Jiahu yielded many carbonised, dehusked rice grains (Henan Institute of Cultural Relics 1999: 887; University of Science and Technology of China & Henan Institute of Archaeology 2002). We measured 566 intact grains, dating to Jiahu Phases I-III (Figure 3). Compared to previously published measurements (Henan Institute of Cultural Relics 1999: 887), our data suggest that Jiahu grains are not small, but show great variation in size. The significance of the previous measurements, on which Fuller et al. (2007) argument relied, is limited by the small sample size.
We compared rice from Jiahu to other Neolithic (Yuezhuang, Kuahuqiao, Nanjiakou) and Bronze-period (Huizui) sites, dating to 8000-3500 BP (Figure 1). Most Jiahu grains are indistinguishable from later domesticated grains taken from Nanjiakou and Huizui, in size and shape (Figure 3). Observation of spikelet impressions embedded in burnt clay also indicates domesticated rice, as many either lack an awn or show no trace of a broken awn (Henan Institute of Cultural Relics 1999: 883-886). Fuller et al.'s argument for the putative uniqueness of Jiahu rice is thus not supported. Similar to Shangshan, Jiahu rice likely has both wild and early domesticated forms.
Discussion and Conclusion
Fuller et al. assumed that rice was domesticated around 6000 BP, largely based on an increase of grain size from stratum 6 to 4 at Longqiuzhuang. Most domesticated grains at Huizui, however, are as small as those from Longqiuzhuang strata 4 which they regarded as wild (Figure 3).
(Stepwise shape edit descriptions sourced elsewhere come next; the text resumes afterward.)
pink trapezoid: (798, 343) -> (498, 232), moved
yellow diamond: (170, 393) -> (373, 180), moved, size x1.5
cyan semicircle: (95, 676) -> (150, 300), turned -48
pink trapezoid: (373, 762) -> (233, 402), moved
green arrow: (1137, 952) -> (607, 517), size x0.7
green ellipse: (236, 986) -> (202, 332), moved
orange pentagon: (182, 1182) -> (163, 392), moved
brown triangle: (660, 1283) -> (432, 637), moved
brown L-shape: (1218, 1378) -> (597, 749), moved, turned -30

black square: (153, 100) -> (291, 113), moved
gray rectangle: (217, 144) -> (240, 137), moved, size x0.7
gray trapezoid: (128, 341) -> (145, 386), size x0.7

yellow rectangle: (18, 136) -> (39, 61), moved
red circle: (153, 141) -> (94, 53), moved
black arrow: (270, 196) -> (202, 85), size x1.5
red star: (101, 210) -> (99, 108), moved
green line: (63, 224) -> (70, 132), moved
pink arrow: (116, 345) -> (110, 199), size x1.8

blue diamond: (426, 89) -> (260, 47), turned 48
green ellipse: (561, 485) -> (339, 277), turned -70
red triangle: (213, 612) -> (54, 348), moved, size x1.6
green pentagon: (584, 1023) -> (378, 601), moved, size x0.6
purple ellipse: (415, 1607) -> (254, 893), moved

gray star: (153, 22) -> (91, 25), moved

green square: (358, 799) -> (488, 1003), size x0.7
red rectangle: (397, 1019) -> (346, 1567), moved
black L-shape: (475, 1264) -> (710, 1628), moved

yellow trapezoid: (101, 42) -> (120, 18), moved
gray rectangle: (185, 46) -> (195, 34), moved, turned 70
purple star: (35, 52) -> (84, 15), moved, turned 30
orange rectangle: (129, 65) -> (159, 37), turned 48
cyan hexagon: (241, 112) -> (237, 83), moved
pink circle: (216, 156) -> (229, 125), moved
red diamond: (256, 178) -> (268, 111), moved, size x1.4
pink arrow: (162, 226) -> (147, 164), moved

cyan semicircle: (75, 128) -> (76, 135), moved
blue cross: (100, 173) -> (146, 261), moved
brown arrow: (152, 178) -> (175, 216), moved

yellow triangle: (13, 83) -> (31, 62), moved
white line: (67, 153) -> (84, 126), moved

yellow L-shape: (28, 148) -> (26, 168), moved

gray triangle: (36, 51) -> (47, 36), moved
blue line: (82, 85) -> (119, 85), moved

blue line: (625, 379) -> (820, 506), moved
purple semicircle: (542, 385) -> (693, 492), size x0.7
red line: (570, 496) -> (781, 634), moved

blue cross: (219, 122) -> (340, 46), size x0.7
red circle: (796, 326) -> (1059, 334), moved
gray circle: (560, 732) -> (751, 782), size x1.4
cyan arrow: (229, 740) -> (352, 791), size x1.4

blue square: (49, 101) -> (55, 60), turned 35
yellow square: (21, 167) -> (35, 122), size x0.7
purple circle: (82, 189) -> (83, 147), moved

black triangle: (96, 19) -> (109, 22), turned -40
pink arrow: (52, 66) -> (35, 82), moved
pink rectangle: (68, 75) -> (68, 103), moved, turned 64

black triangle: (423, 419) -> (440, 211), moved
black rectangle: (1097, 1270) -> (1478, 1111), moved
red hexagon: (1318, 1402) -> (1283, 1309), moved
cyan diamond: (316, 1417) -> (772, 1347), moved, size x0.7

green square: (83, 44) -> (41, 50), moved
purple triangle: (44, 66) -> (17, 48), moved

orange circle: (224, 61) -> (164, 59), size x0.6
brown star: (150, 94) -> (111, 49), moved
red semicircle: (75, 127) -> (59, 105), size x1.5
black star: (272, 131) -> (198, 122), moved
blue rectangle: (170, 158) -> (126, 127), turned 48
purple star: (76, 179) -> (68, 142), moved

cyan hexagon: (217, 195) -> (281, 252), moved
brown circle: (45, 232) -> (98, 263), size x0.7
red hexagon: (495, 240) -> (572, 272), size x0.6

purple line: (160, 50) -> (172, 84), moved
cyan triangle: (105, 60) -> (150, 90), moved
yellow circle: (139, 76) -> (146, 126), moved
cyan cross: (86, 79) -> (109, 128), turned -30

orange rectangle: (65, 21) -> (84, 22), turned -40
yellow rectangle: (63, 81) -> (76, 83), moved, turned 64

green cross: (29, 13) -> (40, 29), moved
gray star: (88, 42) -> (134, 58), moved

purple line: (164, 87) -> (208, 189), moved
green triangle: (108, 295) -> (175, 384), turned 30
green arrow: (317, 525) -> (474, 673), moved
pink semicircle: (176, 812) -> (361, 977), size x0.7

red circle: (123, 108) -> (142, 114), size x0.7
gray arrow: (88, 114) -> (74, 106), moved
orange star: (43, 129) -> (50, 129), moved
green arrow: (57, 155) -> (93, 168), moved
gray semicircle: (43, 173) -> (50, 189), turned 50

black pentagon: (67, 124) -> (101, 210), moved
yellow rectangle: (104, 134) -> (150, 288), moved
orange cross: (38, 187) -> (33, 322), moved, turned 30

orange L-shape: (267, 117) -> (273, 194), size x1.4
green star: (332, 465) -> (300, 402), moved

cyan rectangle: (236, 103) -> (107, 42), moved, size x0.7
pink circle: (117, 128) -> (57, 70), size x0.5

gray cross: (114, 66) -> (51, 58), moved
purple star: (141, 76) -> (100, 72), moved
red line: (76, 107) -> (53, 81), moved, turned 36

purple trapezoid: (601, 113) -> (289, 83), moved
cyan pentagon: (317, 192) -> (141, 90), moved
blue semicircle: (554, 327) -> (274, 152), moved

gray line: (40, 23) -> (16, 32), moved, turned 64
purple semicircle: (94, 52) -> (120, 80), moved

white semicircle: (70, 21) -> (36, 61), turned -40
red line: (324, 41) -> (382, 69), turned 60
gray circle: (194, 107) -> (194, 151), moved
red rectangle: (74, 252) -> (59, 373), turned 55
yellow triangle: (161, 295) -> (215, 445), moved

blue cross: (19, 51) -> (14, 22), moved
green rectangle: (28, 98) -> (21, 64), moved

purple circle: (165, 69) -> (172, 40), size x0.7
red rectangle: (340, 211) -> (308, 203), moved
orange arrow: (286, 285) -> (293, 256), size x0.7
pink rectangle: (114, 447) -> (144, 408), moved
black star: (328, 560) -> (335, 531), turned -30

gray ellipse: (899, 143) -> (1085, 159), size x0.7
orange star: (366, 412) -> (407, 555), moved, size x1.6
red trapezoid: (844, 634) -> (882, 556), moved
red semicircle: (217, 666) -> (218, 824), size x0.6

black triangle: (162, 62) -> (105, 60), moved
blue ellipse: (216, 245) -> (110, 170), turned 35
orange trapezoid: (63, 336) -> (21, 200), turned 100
In brief, grain sizes, particularly those of charred remains, are not a reliable indicator of rice domestication.
The earliest rice remains (wild first and domesticated later) were found at Yuchanyan (Yuan 2002), Diaotonghuan (Zhao 1998), and Shangshan along the Yangzi River, dating to 15 000-9000 cal BP. Jiahu indicates habitual use of cultivated rice in northern regions by 9000 cal BP. Yuezhuang in Shandong documents the advance of rice to the lower Yellow River basin well beyond its natural habitat by 8000 cal BP (Crawford et al. 2006). Nanjiaokou (Wei et al. 2000) and Huizui (Lee et al. 2007) also show rice dispersal to the middle Yellow River region by 6000-5500 cal BP. Rice continued to spread to the upper Yellow River valley by 5500-5000 cal BP, as Qingyang in Gansu reveals (Zhang 2000). Without human intervention to its life cycle, rice could have not reached the Yellow River region as early as 8000 cal BP. Given these facts, Fuller et al. (2007) owe readers a plausible explanation for the delay of domestication for 5000 years after its habitual use and over 2000 years after its spread to the north by intensive human interference.
Rice went through long, non-linear domestication processes. By the early Holocene (9000 cal BP), Neolithic people in both north and south China may have been harvesting wild rice and initiating rice cultivation that eventually led to domestication.
We would like to thank Gary Crawford, Zheng Yunfei, Chen Xingcan, Arlene Rosen, Ma Xiaolin, Jiao Tianlong, Lan Wanli and Thomas Bartlett for their data, critical comments and expertise.